New Legal Code Proposes Plan for Environmental Courts

Rural Cambodians faced with rubber plantations polluting their water or businessmen cutting down their forests could have a new path to justice as early as next year if implementation of the new Environment Code goes according to plan.

The code, which is up for a two-day public discussion that started on Thursday, would establish a panel of arbitrators selected by the Ministry of Environment, with the power to mediate environmental cases and issue binding legal decisions.

A partially cleared forest near Sen Monorom City in Mondolkiri province last year. (Aria Danaparamita/The Cambodia Daily)
A partially cleared forest near Sen Monorom City in Mondolkiri province last year. (Aria Danaparamita/The Cambodia Daily)

While the panel will not review criminal cases—such as logging rosewood or trafficking tiger parts —Cambodians will have the right to bring a wide range of environmental problems before it, said Matthew Baird, a lawyer with Vishnu Law Group, which helped draft the code.

Environmental restorations—demanding that an agribusiness reforest land it illegally cleared, for instance, or a mining company pay to clean a chemical spill—are unheard of in Cambodia, he said. “It’s never happened—unless it’s happened outside of court.”

The Environmental Code is a sweeping environmental law set to be finalized and delivered to the desk of Environment Minister Say Sam Al on December 25.

For many at the workshop, especially those from Cambodia’s more remote provinces, the new grievance mechanism offered hope, albeit uncertain.

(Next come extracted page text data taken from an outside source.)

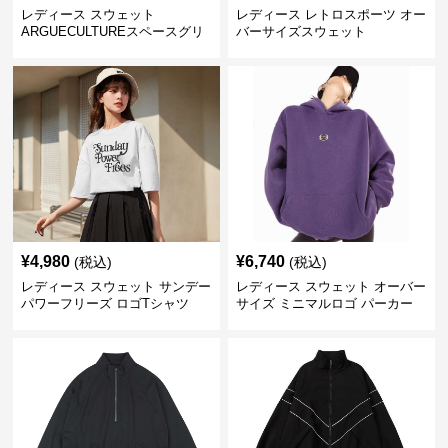
レディース スウェット
レディース レトロスポーツ オー
ARGUECULTUREスペースグリ
バーサイズスウェット
ッターフーディ
¥
4,980
¥
6,740
(税込)
(税込)
レディース スウェット サンデー
レディース スウェット オーバー
パワーフリーズ ロゴTシャツ
サイズ ミニマルロゴ パーカー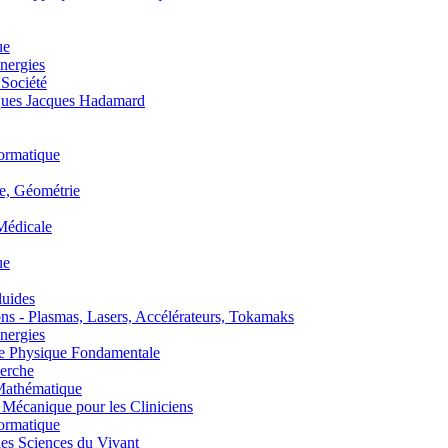
ue
nergies
 Société
es Jacques Hadamard
ormatique
, Géométrie
édicale
ue
uides
s - Plasmas, Lasers, Accélérateurs, Tokamaks
nergies
de Physique Fondamentale
erche
athématique
anique pour les Cliniciens
ormatique
s Sciences du Vivant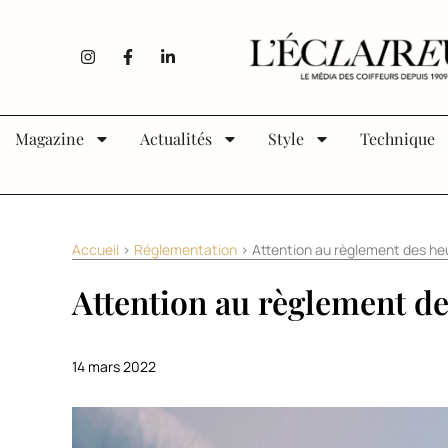
Aller au contenu
I
F
L
n
a
i
s
c
n
t
e
k
a
b
e
g
o
d
Magazine
Actualités
Style
Technique
r
o
i
a
k
n
m
-
-
f
i
n
Accueil
>
Réglementation
>
Attention au règlement des he
Attention au règlement d
14 mars 2022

“People are not happy with the work of the court,” said Ly Sam Oeun, a community organizer from Krolah village in Ratanakkiri province. “We indigenous people have demonstrated repeatedly over land cases. The courts have not done any work for us.”

Having seen previous laws passed but ultimately filled with empty promises, Mr. Sam Oeun was reserving judgment until it was actually implemented.

“They say things and then they don’t act in the way of the law,” he said.

It was a concern shared by the lawyers drafting the code.

“The strength of [the panel] depends on its implementation,” said Mia Chung, a consultant for Vishnu Group. “We’ve tried to make it as independent, as transparent, as useful to the Cambodian context as possible.”

Mr. Sam Oeun said that if the code was put in place, he would use it.

“If they make this law, I will take what I’ve learned and I will go to the communes and to the provinces. I will educate them about it, and about what their rights are,” he said. “And if it works? I’ll keep on.”